И тем не менее именно хладнокровный Франко, а не горячий и вспыльчивый Мильян, настоял на введении смертной казни для поддержания дисциплины среди персонала. Однажды он без колебаний приказал расстрелять на месте легионера, который бросил в лицо офицеру тарелку с несъедобным блюдом, а затем приказал пораженным товарищам убитого солдата маршировать вслед за его телом. Когда один из офицеров, учившийся вместе с Франко в Толедо, высказал свои сомнения по поводу столь крайних мер, будущий каудильо отрезал: «Вы себе представить не можете, что это за люди. Если я не наведу порядок железной рукой, здесь воцарится полнейший хаос». Даже недоброй памяти генерал Гонсало Кейпо де Льяно, позднее прославившийся предельной жестокостью во время гражданской войны, ужасался при виде хладнокровия, с которым Франко наблюдал за физической расправой в своих мавританских частях.
Ни Мильян, ни его заместитель не пытались хоть как-то ограничить зверства легионеров против местного населения, даже когда те отрезали головы у пленных и выставляли их напоказ в качестве трофея. Хотя Франко и не выказывал открытого удовольствия при виде варварских крайностей соотечественников, он явно получал садистское удовлетворение от этого.

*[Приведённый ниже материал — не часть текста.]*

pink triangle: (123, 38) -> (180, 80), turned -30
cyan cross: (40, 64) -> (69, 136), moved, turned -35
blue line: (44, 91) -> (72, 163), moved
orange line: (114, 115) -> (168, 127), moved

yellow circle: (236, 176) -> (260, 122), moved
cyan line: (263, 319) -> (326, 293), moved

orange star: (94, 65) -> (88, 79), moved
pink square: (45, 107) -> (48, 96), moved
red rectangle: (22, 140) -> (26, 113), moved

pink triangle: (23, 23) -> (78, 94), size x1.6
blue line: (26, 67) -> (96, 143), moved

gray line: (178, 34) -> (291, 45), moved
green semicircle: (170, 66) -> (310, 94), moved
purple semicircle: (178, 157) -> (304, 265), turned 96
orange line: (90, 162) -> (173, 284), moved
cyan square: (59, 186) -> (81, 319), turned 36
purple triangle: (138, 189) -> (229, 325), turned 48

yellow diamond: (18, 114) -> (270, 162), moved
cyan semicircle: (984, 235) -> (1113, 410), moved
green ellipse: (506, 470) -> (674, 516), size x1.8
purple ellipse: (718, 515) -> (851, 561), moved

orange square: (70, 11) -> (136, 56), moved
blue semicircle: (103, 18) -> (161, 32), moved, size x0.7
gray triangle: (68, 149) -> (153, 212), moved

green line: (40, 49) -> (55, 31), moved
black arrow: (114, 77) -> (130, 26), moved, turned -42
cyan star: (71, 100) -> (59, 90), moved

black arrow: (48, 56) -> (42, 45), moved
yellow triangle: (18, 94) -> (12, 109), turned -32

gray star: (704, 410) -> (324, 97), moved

В 1922 году Франко высокопарно описывает собственные подвиги в Африке — «Марокко: дневник батальона» показывает две крайности его души. По напыщенному, возвышенному стилю и форме эти мемуары напоминают и прозу его почтовых открыток, и фильм «Мы». Лишенный подлинных чувств, Франко перемежает сентиментальные сцены и бесстрастные описания распущенности, порочности и безнравственности своих героев, одновременно извергая пламенные диатрибы о равнодушии испанского народа к героизму и патриотизму солдат, воюющих в Африке. В том же году он опубликовал вымышленную историю о трогательной встрече бравого молодого офицера и «седовласого сол-дата-ветерана», который окажется давно пропавшим, но достойным восхищения отцом этого офицера. Стремление к отеческому признанию у Франко соседствует с леденящими душу рассказами о деяниях его людей. Он с гордостью описывает, как «однажды малыш Шарло, взломщик-грабитель, принес ему отрезанное ухо мавра». Та же странная связь между крайней жестокостью и гипертрофированной сентиментальностью была продемонстрирована в 1922 году, когда герцогиня дела Виктория, организовавшая отряд медсестер, в букете роз, присланном ей от имени легиона, обнаружила две отрезанные головы мавров.